▶ INSTRUCTIONS FOR THE TASK: The line containing "che significa letteralmente" marks the end; write out exactly every line from the start of the data up to and including it, without the pictures.

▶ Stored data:
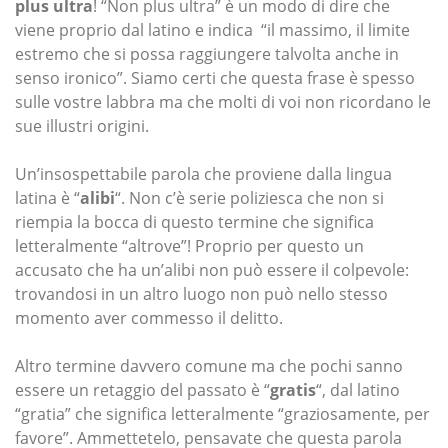
plus ultra
! “Non plus ultra” è un modo di dire che
viene proprio dal latino e indica “il massimo, il limite
estremo che si possa raggiungere talvolta anche in
senso ironico”. Siamo certi che questa frase è spesso
sulle vostre labbra ma che molti di voi non ricordano le
sue illustri origini.
Un’insospettabile parola che proviene dalla lingua
latina è “
alibi
“. Non c’è serie poliziesca che non si
riempia la bocca di questo termine che significa
letteralmente “altrove”! Proprio per questo un
accusato che ha un’alibi non può essere il colpevole:
trovandosi in un altro luogo non può nello stesso
momento aver commesso il delitto.
Altro termine davvero comune ma che pochi sanno
essere un retaggio del passato è “
gratis
“, dal latino
“gratia” che significa letteralmente “graziosamente, per
favore”. Ammettetelo, pensavate che questa parola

▶ WORKED SOLUTION:
plus ultra
! “Non plus ultra” è un modo di dire che
viene proprio dal latino e indica “il massimo, il limite
estremo che si possa raggiungere talvolta anche in
senso ironico”. Siamo certi che questa frase è spesso
sulle vostre labbra ma che molti di voi non ricordano le
sue illustri origini.
Un’insospettabile parola che proviene dalla lingua
latina è “
alibi
“. Non c’è serie poliziesca che non si
riempia la bocca di questo termine che significa
letteralmente “altrove”! Proprio per questo un
accusato che ha un’alibi non può essere il colpevole:
trovandosi in un altro luogo non può nello stesso
momento aver commesso il delitto.
Altro termine davvero comune ma che pochi sanno
essere un retaggio del passato è “
gratis
“, dal latino
“gratia” che significa letteralmente “graziosamente, per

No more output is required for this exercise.